> [Work order] Search term "each": please copy every line of the records below that contains it.

> [Material to process]
○ ○ ○
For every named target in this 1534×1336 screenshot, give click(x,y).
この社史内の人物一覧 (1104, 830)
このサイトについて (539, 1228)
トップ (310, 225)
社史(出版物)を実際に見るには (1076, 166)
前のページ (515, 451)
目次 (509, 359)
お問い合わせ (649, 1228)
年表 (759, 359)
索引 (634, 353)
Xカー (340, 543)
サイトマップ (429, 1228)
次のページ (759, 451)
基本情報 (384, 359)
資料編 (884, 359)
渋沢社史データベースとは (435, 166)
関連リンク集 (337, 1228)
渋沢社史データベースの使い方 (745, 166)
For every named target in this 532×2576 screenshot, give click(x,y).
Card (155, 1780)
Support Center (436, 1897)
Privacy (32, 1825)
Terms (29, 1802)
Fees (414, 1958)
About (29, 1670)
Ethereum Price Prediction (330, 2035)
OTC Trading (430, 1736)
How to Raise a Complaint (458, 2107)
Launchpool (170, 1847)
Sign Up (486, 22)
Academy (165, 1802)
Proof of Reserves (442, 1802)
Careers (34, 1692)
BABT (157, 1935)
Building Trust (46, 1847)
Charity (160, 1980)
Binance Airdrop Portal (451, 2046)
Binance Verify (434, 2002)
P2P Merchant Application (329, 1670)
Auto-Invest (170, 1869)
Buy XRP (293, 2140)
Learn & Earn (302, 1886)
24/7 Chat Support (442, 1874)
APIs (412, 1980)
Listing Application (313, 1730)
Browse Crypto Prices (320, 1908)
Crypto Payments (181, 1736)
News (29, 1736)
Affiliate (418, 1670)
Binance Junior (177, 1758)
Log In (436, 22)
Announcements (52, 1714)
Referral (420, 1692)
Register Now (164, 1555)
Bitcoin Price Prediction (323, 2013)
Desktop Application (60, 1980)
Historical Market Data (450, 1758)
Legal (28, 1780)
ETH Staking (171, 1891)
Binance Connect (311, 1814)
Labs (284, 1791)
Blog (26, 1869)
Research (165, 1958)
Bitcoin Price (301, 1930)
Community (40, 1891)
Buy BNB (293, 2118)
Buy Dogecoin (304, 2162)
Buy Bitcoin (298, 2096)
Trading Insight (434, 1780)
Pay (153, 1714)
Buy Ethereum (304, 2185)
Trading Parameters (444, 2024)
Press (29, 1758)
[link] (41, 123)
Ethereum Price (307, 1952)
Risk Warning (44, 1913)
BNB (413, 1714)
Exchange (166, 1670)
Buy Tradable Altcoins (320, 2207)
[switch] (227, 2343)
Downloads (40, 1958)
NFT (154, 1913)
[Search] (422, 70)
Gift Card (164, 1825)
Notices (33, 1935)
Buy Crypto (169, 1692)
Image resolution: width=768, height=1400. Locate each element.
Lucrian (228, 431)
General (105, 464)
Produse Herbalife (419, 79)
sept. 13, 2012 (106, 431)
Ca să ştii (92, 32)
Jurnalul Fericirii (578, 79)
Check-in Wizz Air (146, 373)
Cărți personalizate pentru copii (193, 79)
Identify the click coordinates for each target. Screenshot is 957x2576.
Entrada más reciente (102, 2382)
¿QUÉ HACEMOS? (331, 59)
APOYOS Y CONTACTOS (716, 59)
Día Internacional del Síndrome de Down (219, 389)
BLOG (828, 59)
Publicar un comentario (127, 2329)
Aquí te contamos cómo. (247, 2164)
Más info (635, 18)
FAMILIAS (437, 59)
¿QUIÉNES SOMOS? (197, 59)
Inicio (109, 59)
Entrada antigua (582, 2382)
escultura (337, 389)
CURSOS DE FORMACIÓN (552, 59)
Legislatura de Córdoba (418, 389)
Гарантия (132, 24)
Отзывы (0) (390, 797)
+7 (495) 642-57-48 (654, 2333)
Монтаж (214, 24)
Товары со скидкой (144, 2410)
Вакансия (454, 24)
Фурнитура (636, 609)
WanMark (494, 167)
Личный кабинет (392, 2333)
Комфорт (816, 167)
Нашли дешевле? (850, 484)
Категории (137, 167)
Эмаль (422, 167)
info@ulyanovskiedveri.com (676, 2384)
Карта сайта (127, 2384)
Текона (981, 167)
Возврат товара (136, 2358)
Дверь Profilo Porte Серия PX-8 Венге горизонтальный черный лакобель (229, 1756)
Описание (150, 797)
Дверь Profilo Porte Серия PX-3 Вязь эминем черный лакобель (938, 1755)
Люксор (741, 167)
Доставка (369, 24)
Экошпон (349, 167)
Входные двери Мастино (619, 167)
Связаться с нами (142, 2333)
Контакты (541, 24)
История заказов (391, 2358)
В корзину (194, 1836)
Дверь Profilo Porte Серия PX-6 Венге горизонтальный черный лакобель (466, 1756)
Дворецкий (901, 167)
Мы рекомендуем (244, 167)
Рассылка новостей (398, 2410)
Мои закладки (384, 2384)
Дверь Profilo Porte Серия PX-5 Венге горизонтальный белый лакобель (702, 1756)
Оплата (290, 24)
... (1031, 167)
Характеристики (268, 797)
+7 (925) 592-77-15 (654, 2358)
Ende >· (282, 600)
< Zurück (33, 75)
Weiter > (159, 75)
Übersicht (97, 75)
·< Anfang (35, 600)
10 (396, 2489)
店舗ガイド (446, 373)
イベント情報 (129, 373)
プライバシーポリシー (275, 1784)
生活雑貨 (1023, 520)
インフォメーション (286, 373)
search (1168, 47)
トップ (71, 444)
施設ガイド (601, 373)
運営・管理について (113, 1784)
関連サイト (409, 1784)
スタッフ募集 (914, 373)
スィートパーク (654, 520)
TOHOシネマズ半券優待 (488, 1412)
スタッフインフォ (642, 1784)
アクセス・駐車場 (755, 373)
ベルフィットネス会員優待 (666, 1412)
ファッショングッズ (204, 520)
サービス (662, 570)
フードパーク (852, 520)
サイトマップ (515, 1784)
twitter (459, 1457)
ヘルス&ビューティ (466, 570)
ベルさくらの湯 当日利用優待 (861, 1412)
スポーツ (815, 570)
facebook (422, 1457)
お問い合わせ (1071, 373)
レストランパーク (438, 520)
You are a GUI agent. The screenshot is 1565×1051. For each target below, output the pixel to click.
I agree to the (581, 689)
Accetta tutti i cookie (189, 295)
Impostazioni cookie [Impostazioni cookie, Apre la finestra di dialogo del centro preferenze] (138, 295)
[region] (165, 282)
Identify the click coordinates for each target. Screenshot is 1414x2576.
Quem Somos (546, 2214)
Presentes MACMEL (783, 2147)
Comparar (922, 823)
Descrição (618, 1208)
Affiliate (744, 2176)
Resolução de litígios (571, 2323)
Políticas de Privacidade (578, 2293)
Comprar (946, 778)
○ ○ ○
> [Solution for this problem]
Image resolution: width=768, height=1400. Locate each element.
Identify the click coordinates for each target. Screenshot is 957x2576.
You are a GUI agent. The screenshot is 1565×1051. For each target below, output the pixel to click.
Identify the click coordinates for each target. Screenshot is 1414x2576.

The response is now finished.